1. Though it appears that everyone in the world is rich and famous in my day, there are actually several hundred poor people who either have an amazing hidden musical talent or are ready to be so grateful for someone's gift of new sneakers that it melts your heart when you see the video of it.

2. Sorry about all the heat and water everywhere.

3. We are not, as it appears, all savagely argumentative and mean to each other all the time! We are only that way through the anonymity of the Internet! And I guess sometimes we are that way between different religions. Also between religious factions and between different countries. I guess we can be cruel and argumentative as well in family groups, as rival sports team fans, amongst co-workers, between races and ethnic groups, and from rich people to poor people. Actually, come to think of it, the list is far too long to cover here, but I am nearly certain that these are all exceptions.

4. We are not as beautiful, gifted, confident, and happy as we appear. Our educational system is primarily geared towards teaching us marketing.

5. On the plus side we don't fall down, humorously crash things, or spectacularly hurt ourselves nearly as often as we seem to.

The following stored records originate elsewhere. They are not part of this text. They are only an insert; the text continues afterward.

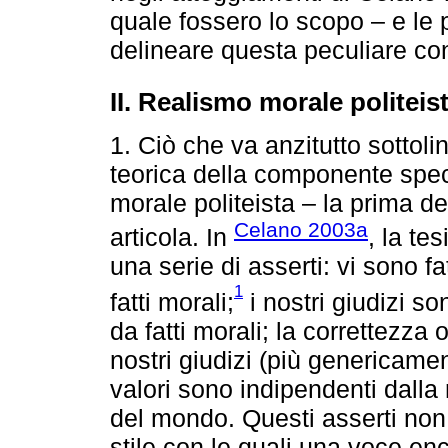
quale fossero lo scopo – e le 
delineare questa peculiare co
II. Realismo morale politei
1. Ciò che va anzitutto sottol
teorica della componente spec
morale politeista – la prima de
Celano 2003a
articola. In
, la te
una serie di asserti: vi sono fat
1
fatti morali;
i nostri giudizi son
da fatti morali; la correttezza o
nostri giudizi (più genericamen
valori sono indipendenti dall
del mondo. Questi asserti non 
stile con le quali una voce en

6. This will probably weird you out the most, but, no, I am not nearly as popular in my time as I am in yours. This, I hope, will explain to you why in all my posts I find a way to compare myself to Van Gogh.

7. No, none of the content on the Internet was "lost" between my time and your time. We really did just look at the same 100 things over and over.

I hope this helps.

Oh, say "hi" to me for me will you? And speak up because ever since I turned 90 my ears produce enough wax each day for a Cathedral full of candles.